Short Selling Markets
Short Selling A Danger to the Stock Market?
In the Australian Financial Review's letters to the Editor on 4 August 2008, Rohan McJannet asks the rhetorical question “Aren’t these products (short selling) dangerous to a free market?”
The answer Rohan is unequivocally no. The recent fall in sharemarkets has prompted many similar calls. Short sellers are only the messenger.
Short selling is a fundamental element of a properly functioning market. It is used by a wide range of market participants and is critical to efficient operation and risk management in our capital markets. To be efficient a market has to incorporate all information, bad as well as good.
In the case of fund managers, short sellers will borrow securities in companies they believe are overvalued, which in turn they then sell, with a view to buying back later at a profit. There is no free ride to short sellers; if a security price rises, then the short seller is faced with a loss. If they are wrong, they suffer every bit as much (possibly more) than long buyers. But in the process stocks perceived to be “overvalued” are bought and those perceived to be “undervalued” are sold, supporting the very foundations of a free market.
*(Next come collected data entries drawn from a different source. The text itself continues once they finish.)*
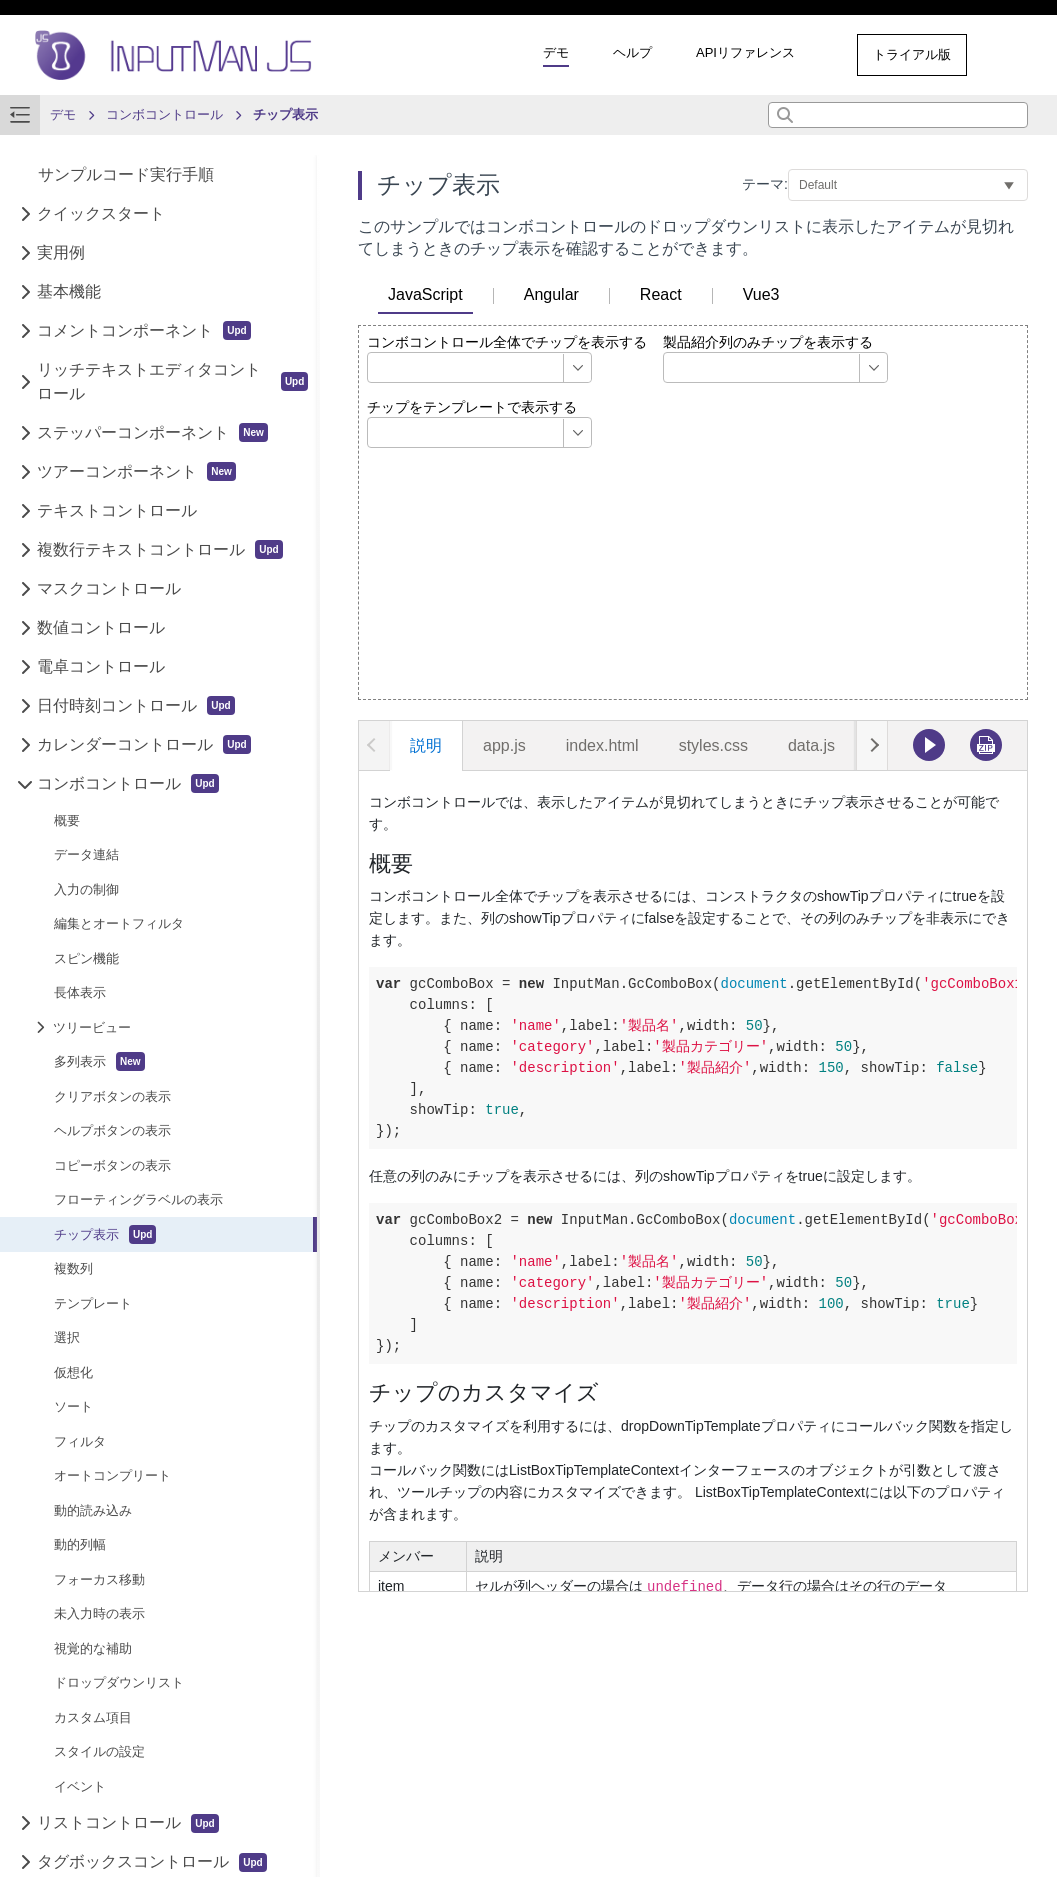 This screenshot has width=1057, height=1877. I want to click on スタイルの設定, so click(99, 1751). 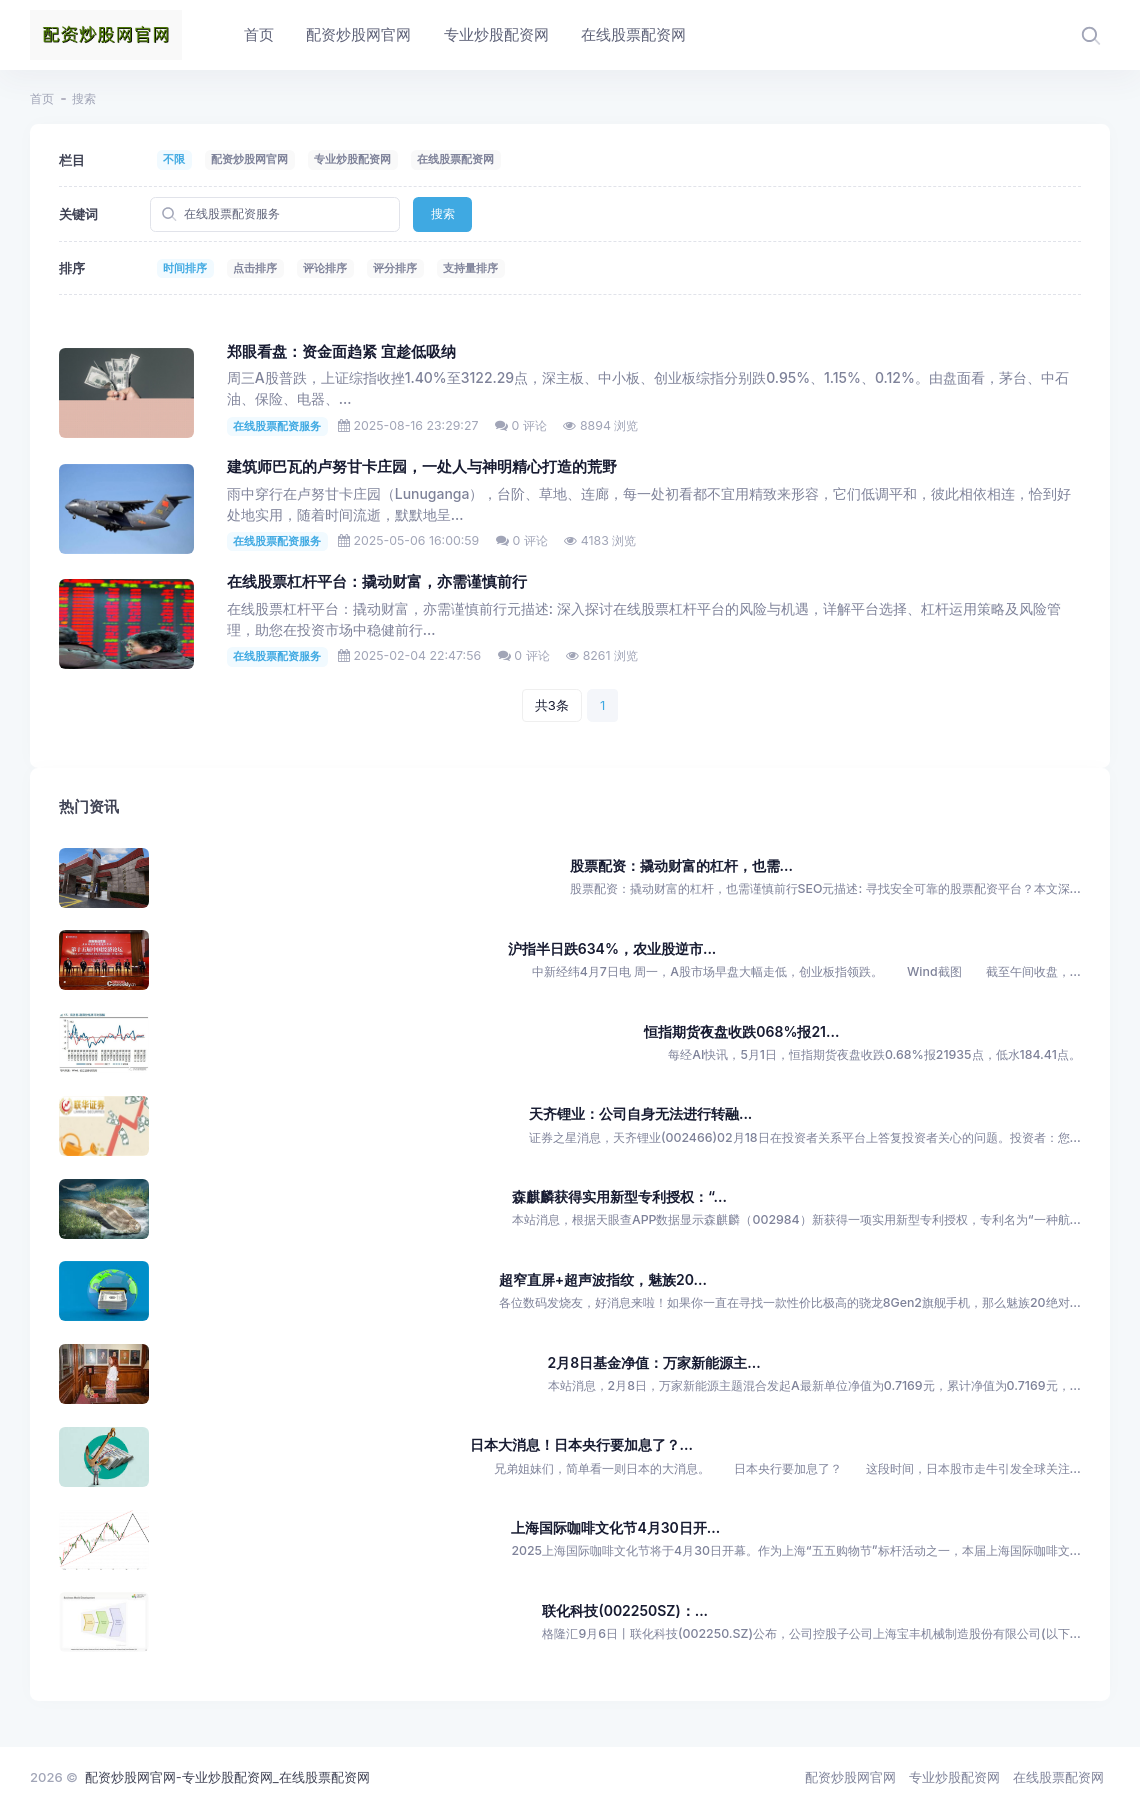 This screenshot has width=1140, height=1807. I want to click on 搜索, so click(443, 213).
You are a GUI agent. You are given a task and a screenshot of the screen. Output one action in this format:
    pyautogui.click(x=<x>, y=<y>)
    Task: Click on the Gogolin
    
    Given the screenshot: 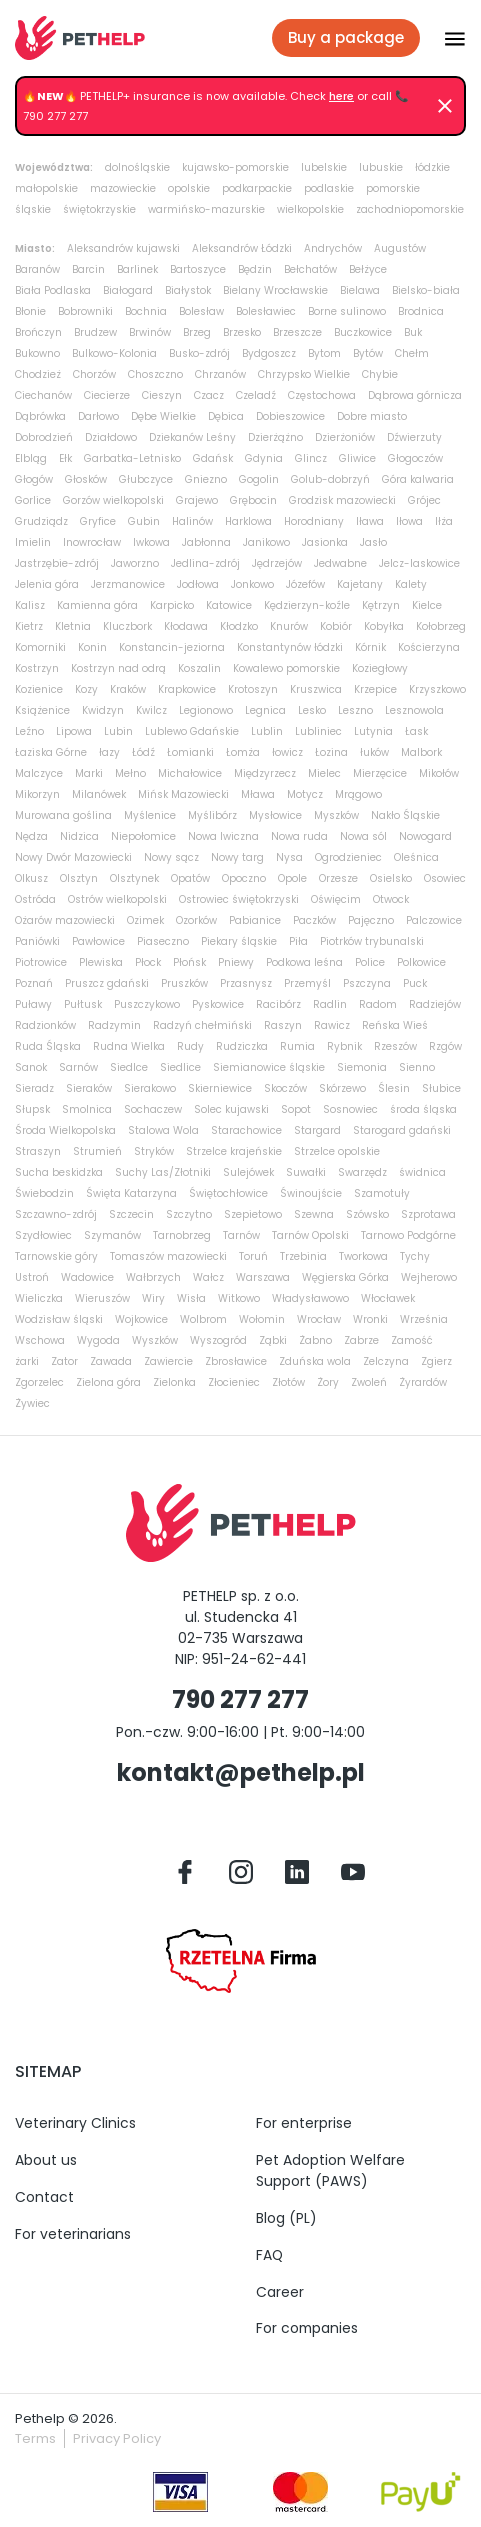 What is the action you would take?
    pyautogui.click(x=259, y=479)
I would argue that the suggestion to somehow place limits on short selling while allowing activities that support the market is “dangerous to a free market”. It would quickly spell an end to Australia’s ambitions to be a regional financial centre, by reducing the ability to raise capital, lowering liquidity and reducing the ability to properly manage risk.
Of course, retail investors will likely have benefited from short selling during the past year, if they had been invested in managed funds that had the ability and skills to short sell.